Thinking back to the first days after my arrival at St. Albans last July, I recall being excited but a bit apprehensive, worried about how the school would adapt to a new leader after the departure of such a long-serving and beloved headmaster like Vance Wilson. Leadership transitions can be challenging, even when everyone has the best of intentions. It is a testament to the resilience and generous spirit of St. Albans that the school found room in its heart both to honor Vance’s legacy and to welcome my family and me in such an embracing way. St. Albans came to feel like our “home” very quickly, and that is because of all of you.

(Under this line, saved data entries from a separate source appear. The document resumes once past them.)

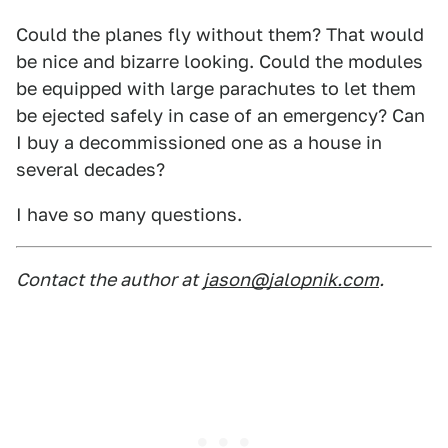
Could the planes fly without them? That would
be nice and bizarre looking. Could the modules
be equipped with large parachutes to let them
be ejected safely in case of an emergency? Can
I buy a decommissioned one as a house in
several decades?
I have so many questions.
Contact the author at
jason@jalopnik.com
.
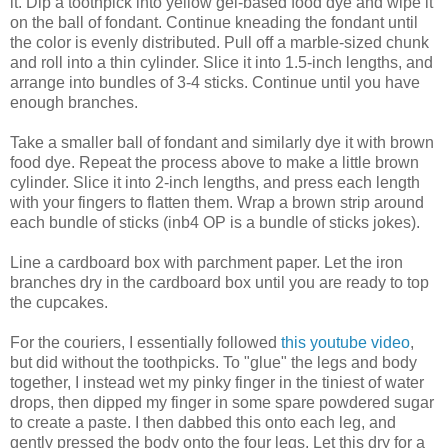
it. Dip a toothpick into yellow gel-based food dye and wipe it
on the ball of fondant. Continue kneading the fondant until
the color is evenly distributed. Pull off a marble-sized chunk
and roll into a thin cylinder. Slice it into 1.5-inch lengths, and
arrange into bundles of 3-4 sticks. Continue until you have
enough branches.
Take a smaller ball of fondant and similarly dye it with brown
food dye. Repeat the process above to make a little brown
cylinder. Slice it into 2-inch lengths, and press each length
with your fingers to flatten them. Wrap a brown strip around
each bundle of sticks (inb4 OP is a bundle of sticks jokes).
Line a cardboard box with parchment paper. Let the iron
branches dry in the cardboard box until you are ready to top
the cupcakes.
For the couriers, I essentially followed
this youtube video
,
but did without the toothpicks. To "glue" the legs and body
together, I instead wet my pinky finger in the tiniest of water
drops, then dipped my finger in some spare powdered sugar
to create a paste. I then dabbed this onto each leg, and
gently pressed the body onto the four legs. Let this dry for a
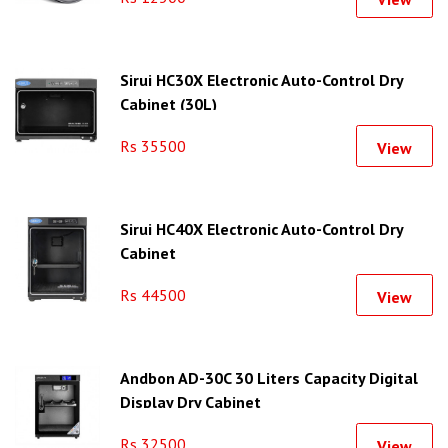
Sirui HC30X Electronic Auto-Control Dry
Cabinet (30L)
Rs 35500
View
Sirui HC40X Electronic Auto-Control Dry
Cabinet
Rs 44500
View
Andbon AD-30C 30 Liters Capacity Digital
Display Dry Cabinet
Rs 32500
View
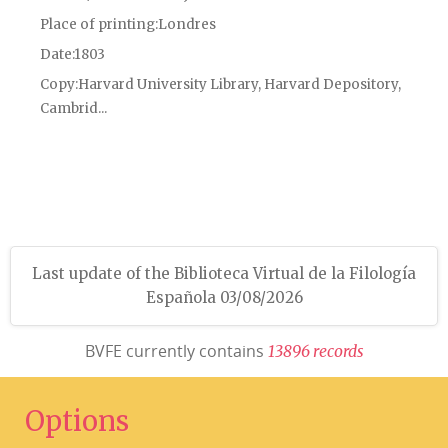
Place of printing
Londres
Date
1803
Copy
Harvard University Library, Harvard Depository,
Cambrid...
Last update of the Biblioteca Virtual de la Filología
Española 03/08/2026
BVFE currently contains
1
3
8
9
6
r
e
c
o
r
d
s
Options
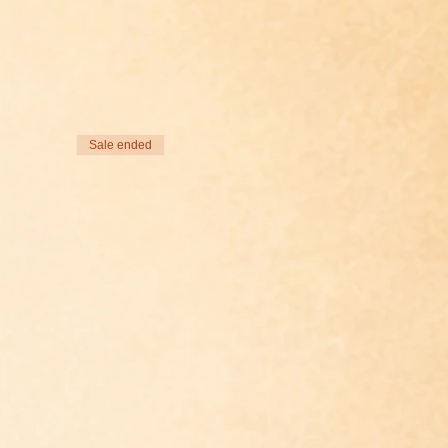
Sale ended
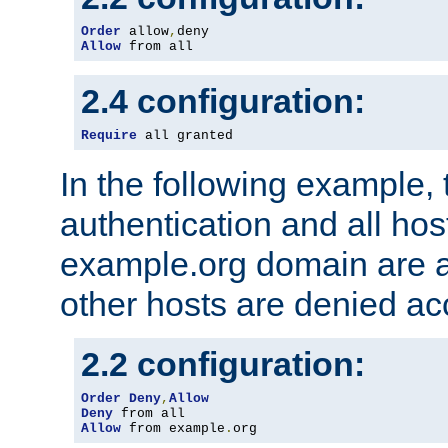
Order
 allow
,
Allow
 from all
2.4 configuration:
Require
 all granted
In the following example, 
authentication and all hos
example.org domain are a
other hosts are denied ac
2.2 configuration:
Order
Deny
,
Allow
Deny
Allow
 from example
.
org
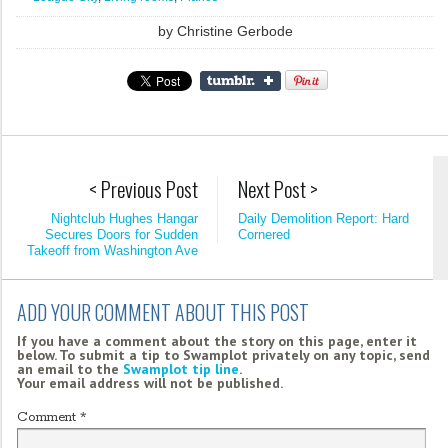
by
Christine Gerbode
< Previous Post
Next Post >
Nightclub Hughes Hangar
Daily Demolition Report: Hard
Secures Doors for Sudden
Cornered
Takeoff from Washington Ave
ADD YOUR COMMENT ABOUT THIS POST
If you have a comment about the story on this page, enter it
below. To submit a tip to Swamplot privately on any topic, send
an email to the
Swamplot tip line
.
Your email address will not be published.
Comment
*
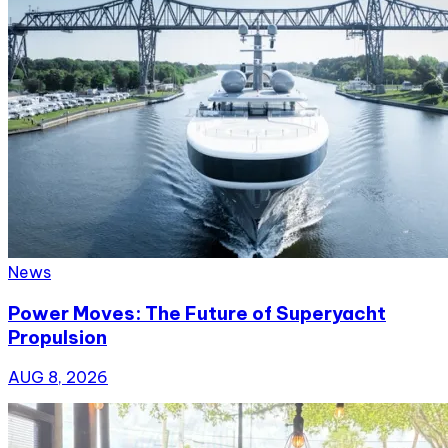
News
Power Moves: The Future of Superyacht
Propulsion
AUG 8, 2026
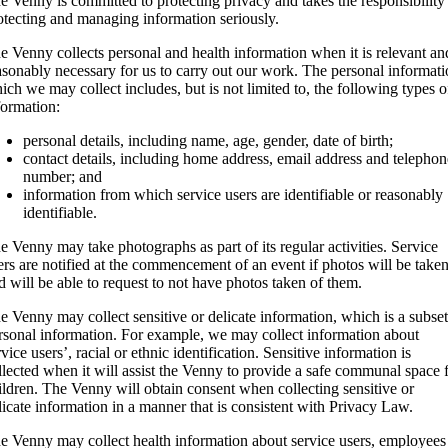
e Venny is committed to protecting privacy and takes the responsibility
otecting and managing information seriously.
e Venny collects personal and health information when it is relevant an
asonably necessary for us to carry out our work. The personal informat
ich we may collect includes, but is not limited to, the following types o
formation:
personal details, including name, age, gender, date of birth;
contact details, including home address, email address and telephon
number; and
information from which service users are identifiable or reasonably
identifiable.
e Venny may take photographs as part of its regular activities. Service
ers are notified at the commencement of an event if photos will be take
d will be able to request to not have photos taken of them.
e Venny may collect sensitive or delicate information, which is a subset
rsonal information. For example, we may collect information about
rvice users’, racial or ethnic identification. Sensitive information is
llected when it will assist the Venny to provide a safe communal space 
ildren. The Venny will obtain consent when collecting sensitive or
licate information in a manner that is consistent with Privacy Law.
e Venny may collect health information about service users, employees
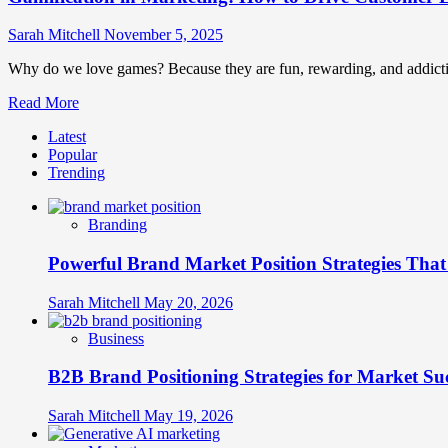
Sarah Mitchell
November 5, 2025
Why do we love games? Because they are fun, rewarding, and addictive
Read
Read More
more
Latest
about
Popular
Gamification
Trending
in
Marketing:
How
Branding
to
Drive
Powerful Brand Market Position Strategies Tha
Customer
Engagement
and
Sarah Mitchell
May 20, 2026
Loyalty
Through
Business
Play
B2B Brand Positioning Strategies for Market Su
Sarah Mitchell
May 19, 2026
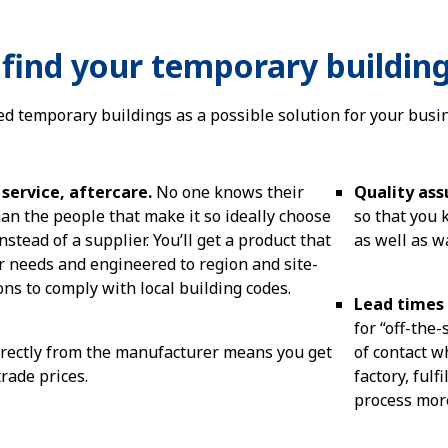
find your temporary buildin
ed temporary buildings as a possible solution for your busi
service, aftercare.
No one knows their
Quality as
an the people that make it so ideally choose
so that you
stead of a supplier. You’ll get a product that
as well as w
ur needs and engineered to region and site-
ions to comply with local building codes.
Lead times
for “off-the-
rectly from the manufacturer means you get
of contact w
trade prices.
factory, ful
process mor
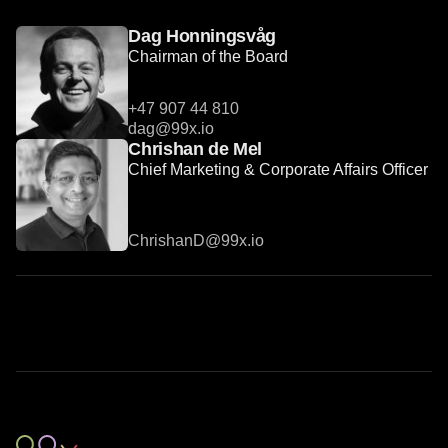
Dag Honningsvåg
Chairman of the Board
+47 907 44 810
dag@99x.io
Chrishan de Mel
Chief Marketing & Corporate Affairs Officer
ChrishanD@99x.io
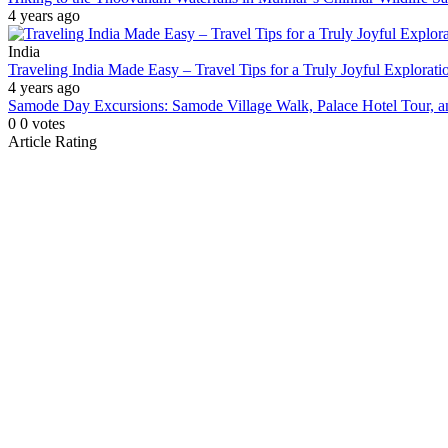
4 years ago
India
Traveling India Made Easy – Travel Tips for a Truly Joyful Explorati
4 years ago
Samode Day Excursions: Samode Village Walk, Palace Hotel Tour,
0
0
votes
Article Rating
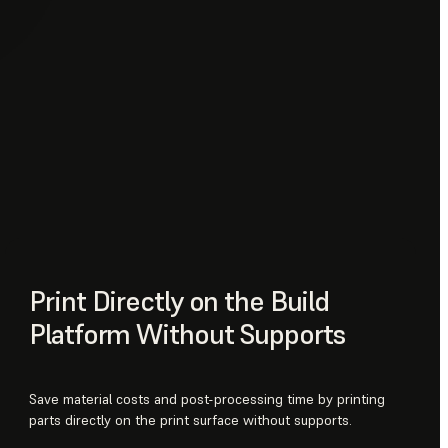
Print Directly on the Build
Platform Without Supports
Save material costs and post-processing time by printing
parts directly on the print surface without supports.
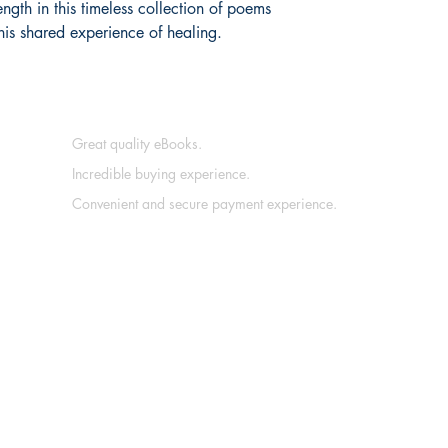
ength in this timeless collection of poems
his shared experience of healing.
Great quality eBooks.
Incredible buying experience.
Convenient and secure payment experience.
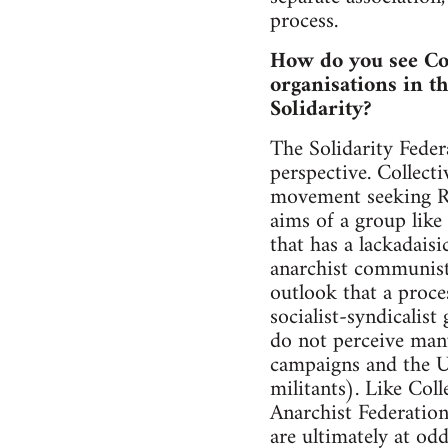
process.
How do you see Col
organisations in t
Solidarity?
The Solidarity Feder
perspective. Collect
movement seeking Re
aims of a group like 
that has a lackadais
anarchist communist 
outlook that a proce
socialist-syndicalis
do not perceive man
campaigns and the U
militants). Like Coll
Anarchist Federatio
are ultimately at od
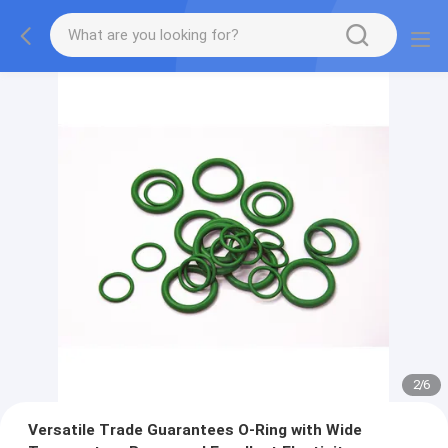
2
/
6
Versatile Trade Guarantees O-Ring with Wide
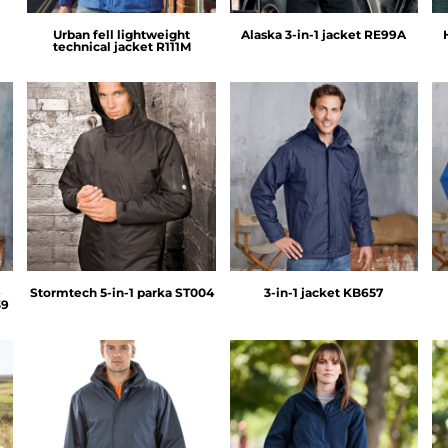
Urban fell lightweight
Alaska 3-in-1 jacket
RE99A
technical jacket
R111M
Stormtech
Kariban
e
Stormtech 5-in-1 parka
ST004
3-in-1 jacket
KB657
39
Result Core
Regatta Professional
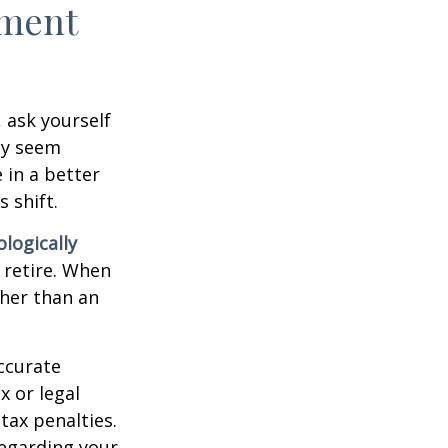
ement
, ask yourself
hey seem
 in a better
 shift.
ologically
 retire. When
ther than an
ccurate
x or legal
tax penalties.
regarding your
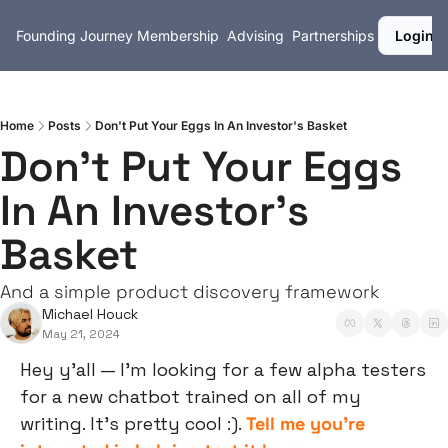
Founding Journey
Membership
Advising
Partnerships
Login
Home
Posts
Don't Put Your Eggs In An Investor's Basket
Don't Put Your Eggs 
In An Investor's 
Basket
And a simple product discovery framework
Michael Houck
May 21, 2024
Hey y’all — I’m looking for a few alpha testers 
for a new chatbot trained on all of my 
writing. It’s pretty cool :). 
Tell me you’re 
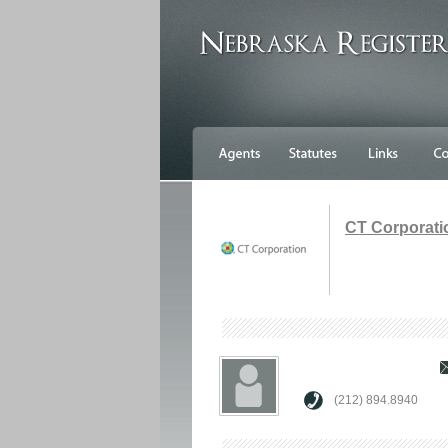
CT Corporati
(212) 894.8940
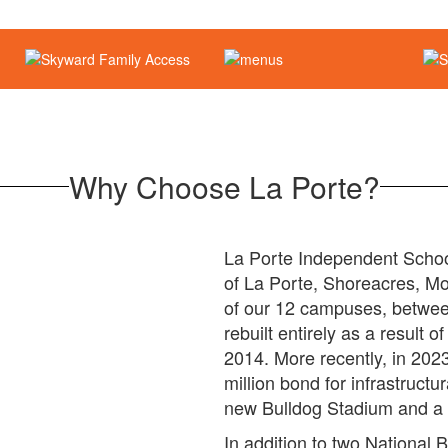
Why Choose La Porte?
La Porte Independent School 
of La Porte, Shoreacres, Mo
of our 12 campuses, betwee
rebuilt entirely as a result 
2014. More recently, in 20
million bond for infrastruct
new Bulldog Stadium and a 
In addition to two National 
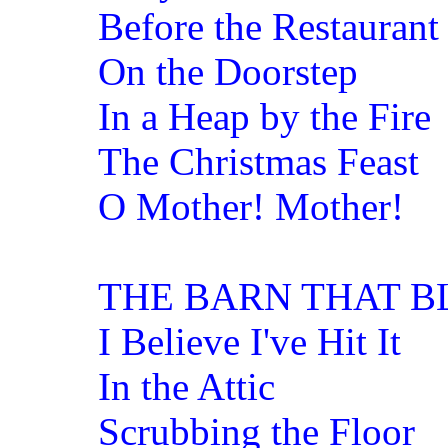
Before the Restaurant
On the Doorstep
In a Heap by the Fire
The Christmas Feast
O Mother! Mother!
THE BARN THAT 
I Believe I've Hit It
In the Attic
Scrubbing the Floor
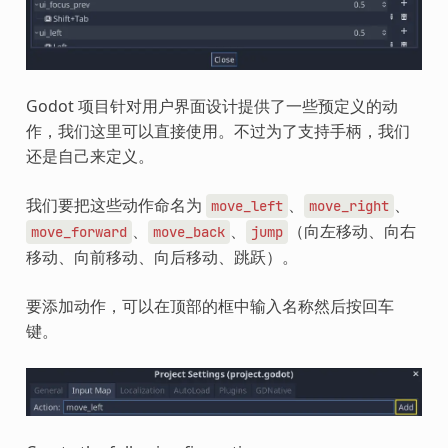
Godot 项目针对用户界面设计提供了一些预定义的动
作，我们这里可以直接使用。不过为了支持手柄，我们
还是自己来定义。
我们要把这些动作命名为
、
、
move_left
move_right
、
、
（向左移动、向右
move_forward
move_back
jump
移动、向前移动、向后移动、跳跃）。
要添加动作，可以在顶部的框中输入名称然后按回车
键。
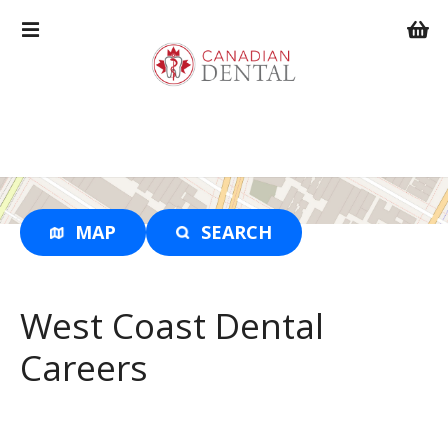
S
k
i
p
t
o
c
o
n
t
MAP
SEARCH
e
n
t
West Coast Dental
Careers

Of course, the year also came with challenges. As a new headmaster, I was tested in ways I could never have imagined. But I hope I grew as a leader through these challenges and helped the school I have come to love grow as a community by the way we addressed them. I spoke with the boys in my opening homily in September of 2018 about my vision of a “moral brotherhood” based on “care, conscience, and civility.” At every moment this past year, we tried to meet the challenges placed before us in ways that honored these principles. The work is never complete. Abraham Lincoln, in one of my favorite passages, speaks of approaching life “with firmness in the right, as God gives us to see the right.” If we continue to summon that combination of resolve and humility, I believe our future will be even brighter than our past.
I am proud not only of the way we met the challenges placed before us in 2018-19, but of the many conversations and initiatives we advanced in the midst of a very complicated year when so much time was necessarily devoted to the important investigative process we undertook and brought to completion at the end of June. It would have been all-too-easy in the midst of such a year to postpone other important conversations. But we pressed forward, determined to approach the investigation into our past with the care and humanity it required, while also thinking ambitiously about our future. We were invited to join two transformational programs at the University of Pennsylvania (the Penn Teaching Fellows Program and the Penn Center for the Study of Boys and Girls Lives). We created the school’s first dean of community life and director of diversity, equity, and inclusion. We set a new record with Annual Giving, had another remarkable year in student admissions and faculty hiring, celebrated one of the finest senior classes in the history of the school, and began work on our next five-year strategic plan.
As I stood in the Little Sanctuary and National Cathedral during the final days of the school year honoring the achievements of our boys, welcoming our 50th Reunion class back to St. Albans, and saying farewell to our wonderful graduating seniors, I was reminded again of what a rare and special privilege it is to be part of this school community. Thank you for your trust and faith in my leadership and for continuing to believe in the promise of our school.